#04 La charge mentale enfantine

« Maman, je peux faire caca ? »

Telle est la phrase de Sasha ce matin au petit déjeuner.
Lever à 6H30 le temps de boire mon latte avoine devant un Télématin qui, tous les jours, voit partir la moelle épinière de son équipe originelle. J’ai la crinière en bataille, la cerne vive et le pyjama Primark version hiver, au top de mon sex appeal.

Vite la douche, la préparation du petit dej, on sort les muffins maison pour le goûter… « merde la boîte à goûter ! ».
La gourde d’eau fraîche a bien passé la nuit avec son bâton de charbon puis on tente d’extirper du royaume des rêves une petite fille qui se contorsionne déjà en miaulant comme une adolescente.

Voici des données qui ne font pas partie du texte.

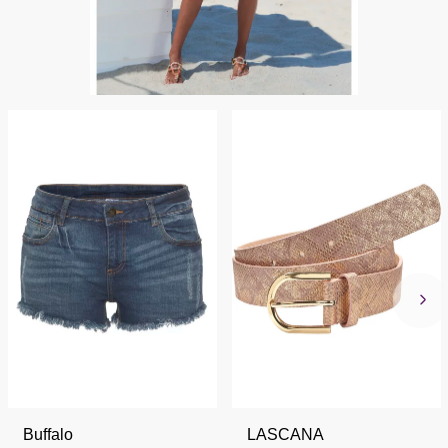
Buffalo
LASCANA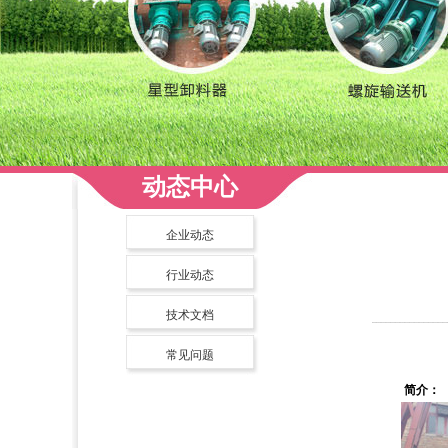
动态中心
企业动态
行业动态
技术文档
常见问题
简介：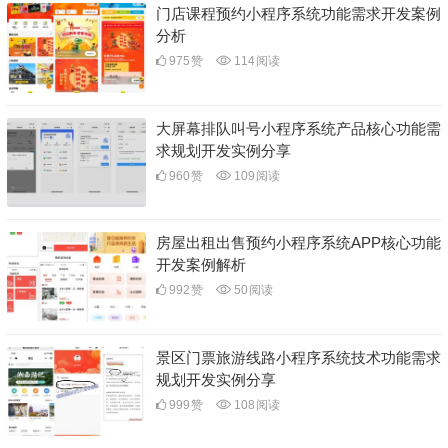
门店课程预约小程序系统功能需求开发案例
分析
975
赞
114
阅读
大屏幕排队叫号小程序系统产品核心功能需
求规划开发实例分享
960
赞
109
阅读
房屋出租出售预约小程序系统APP核心功能
开发案例解析
992
赞
50
阅读
景区门票旅游线路小程序系统技术功能需求
规划开发实例分享
999
赞
108
阅读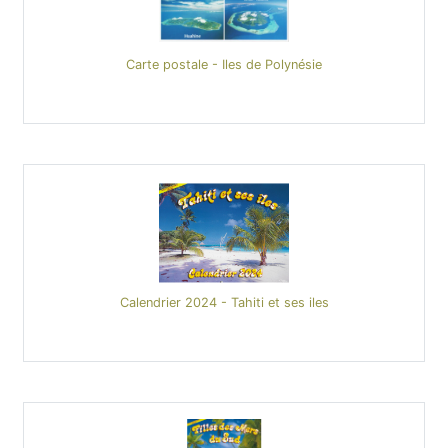
Carte postale - Iles de Polynésie
Calendrier 2024 - Tahiti et ses iles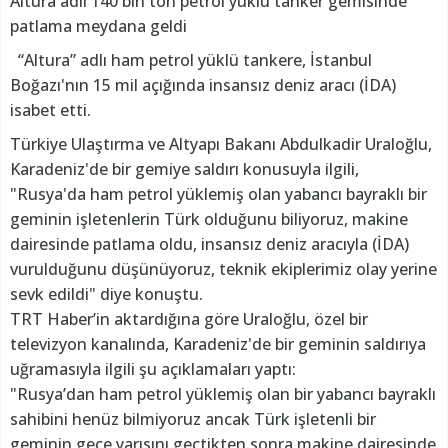
Altura adlı 140 bin ton petrol yüklü tanker gemisinde
patlama meydana geldi
“Altura” adlı ham petrol yüklü tankere, İstanbul
Boğazı'nın 15 mil açığında insansız deniz aracı (İDA)
isabet etti.
Türkiye Ulaştırma ve Altyapı Bakanı Abdulkadir Uraloğlu,
Karadeniz'de bir gemiye saldırı konusuyla ilgili,
"Rusya'da ham petrol yüklemiş olan yabancı bayraklı bir
geminin işletenlerin Türk olduğunu biliyoruz, makine
dairesinde patlama oldu, insansız deniz aracıyla (İDA)
vurulduğunu düşünüyoruz, teknik ekiplerimiz olay yerine
sevk edildi" diye konuştu.
TRT Haber’in aktardığına göre Uraloğlu, özel bir
televizyon kanalında, Karadeniz'de bir geminin saldırıya
uğramasıyla ilgili şu açıklamaları yaptı:
"Rusya’dan ham petrol yüklemiş olan bir yabancı bayraklı
sahibini henüz bilmiyoruz ancak Türk işletenli bir
geminin gece yarısını geçtikten sonra makine dairesinde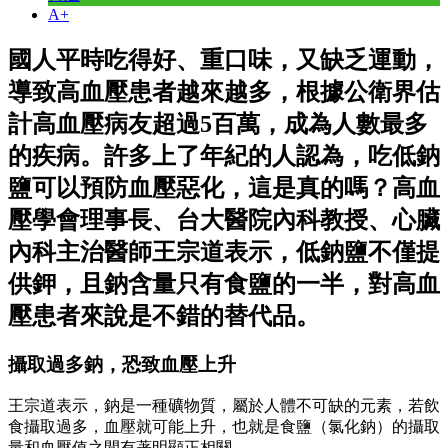
A+
國人平時吃得好、重口味，又缺乏運動，
導致高血壓患者越來越多，根據公衛界估
計高血壓病友超過5百萬，成為人數最多
的疾病。許多上了年紀的人認為，吃低鈉
鹽可以預防血壓惡化，這是真的嗎？高血
壓學會理事長、台大醫院內科教授、心臟
內科主治醫師王宗道表示，低鈉鹽不僅提
供鉀，且鈉含量只有食鹽的一半，對高血
壓患者來說是不錯的替代品。
攝取過多鈉，恐致血壓上升
王宗道表示，鈉是一種礦物質，屬於人體不可缺的元素，若飲
食攝取過多，血壓就可能上升，也就是食鹽（氯化鈉）的攝取
量和血壓值之間有著明顯正相關。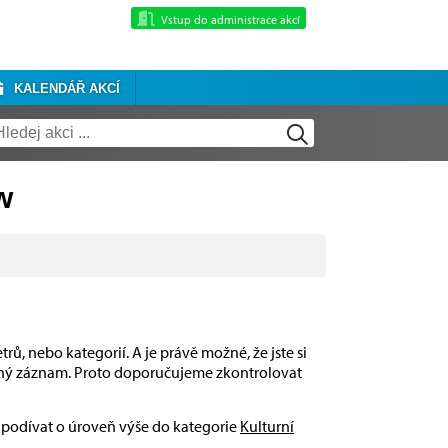
Vstup do administrace akcí
KALENDÁŘ AKCÍ
w
rů, nebo kategorií. A je právě možné, že jste si
dný záznam. Proto doporučujeme zkontrolovat
e podívat o úroveň výše do kategorie
Kulturní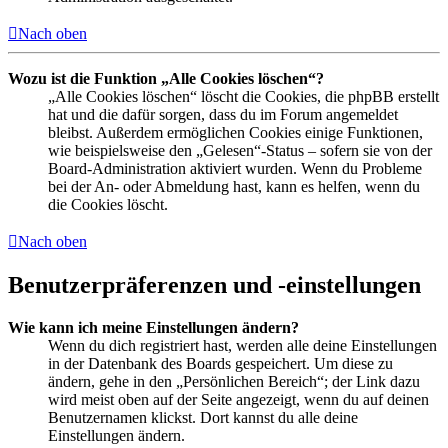
Nach oben
Wozu ist die Funktion „Alle Cookies löschen“?
„Alle Cookies löschen“ löscht die Cookies, die phpBB erstellt
hat und die dafür sorgen, dass du im Forum angemeldet
bleibst. Außerdem ermöglichen Cookies einige Funktionen,
wie beispielsweise den „Gelesen“-Status – sofern sie von der
Board-Administration aktiviert wurden. Wenn du Probleme
bei der An- oder Abmeldung hast, kann es helfen, wenn du
die Cookies löscht.
Nach oben
Benutzerpräferenzen und -einstellungen
Wie kann ich meine Einstellungen ändern?
Wenn du dich registriert hast, werden alle deine Einstellungen
in der Datenbank des Boards gespeichert. Um diese zu
ändern, gehe in den „Persönlichen Bereich“; der Link dazu
wird meist oben auf der Seite angezeigt, wenn du auf deinen
Benutzernamen klickst. Dort kannst du alle deine
Einstellungen ändern.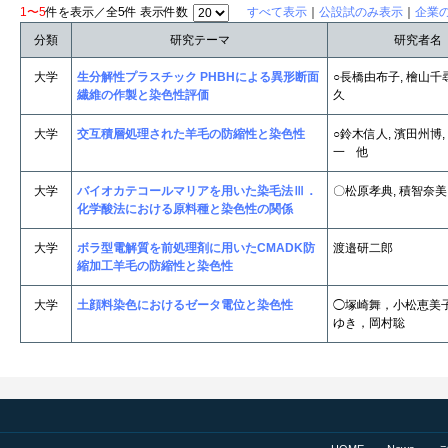
1〜5
件を表示／全5件 表示件数
すべて表示
｜
公設試のみ表示
｜
企業
分類
研究テーマ
研究者名
大学
生分解性プラスチック PHBHによる異形断面
○長橋由布子, 檜山千
繊維の作製と染色性評価
久
大学
交互積層処理された羊毛の防縮性と染色性
○鈴木信人, 濱田州博,
一 他
大学
バイオカテコールマリアを用いた染毛法Ⅲ．
〇松原孝典, 積智奈美
化学酸法における原料種と染色性の関係
大学
ボラ型電解質を前処理剤に用いたCMADK防
渡邉研二郎
縮加工羊毛の防縮性と染色性
大学
土顔料染色におけるゼータ電位と染色性
◯塚崎舞，小松恵美
ゆき，岡村聡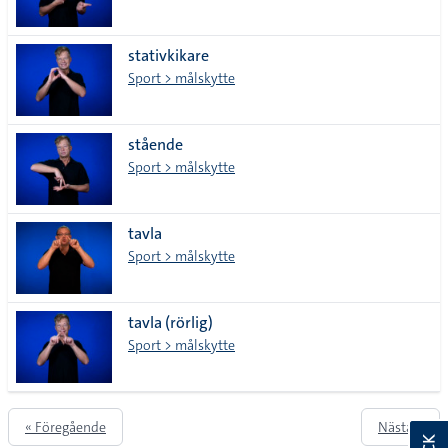
stativkikare
Sport > målskytte
stående
Sport > målskytte
tavla
Sport > målskytte
tavla (rörlig)
Sport > målskytte
« Föregående
Nästa »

« Voilà pourquoi maman te dit d’aller tôt au dodo mon amour, parce qu’il me faut 6 allers et retours dans ta chambre pour te sortir de ta couette à 7H30 ».
Doudou dans la main, le pyjama remonté jusqu’aux genoux, ma fille cadette se cache dans ses cheveux et arrive à la table, le pied trainant et la démarche lourde.

J’arrête Télématin et lance sur Spotify Dans un autre monde pour réveiller l’enfant, lui intimant de prendre avec cette chanson de La reine des neiges 2 la puissance de sa vie intérieure.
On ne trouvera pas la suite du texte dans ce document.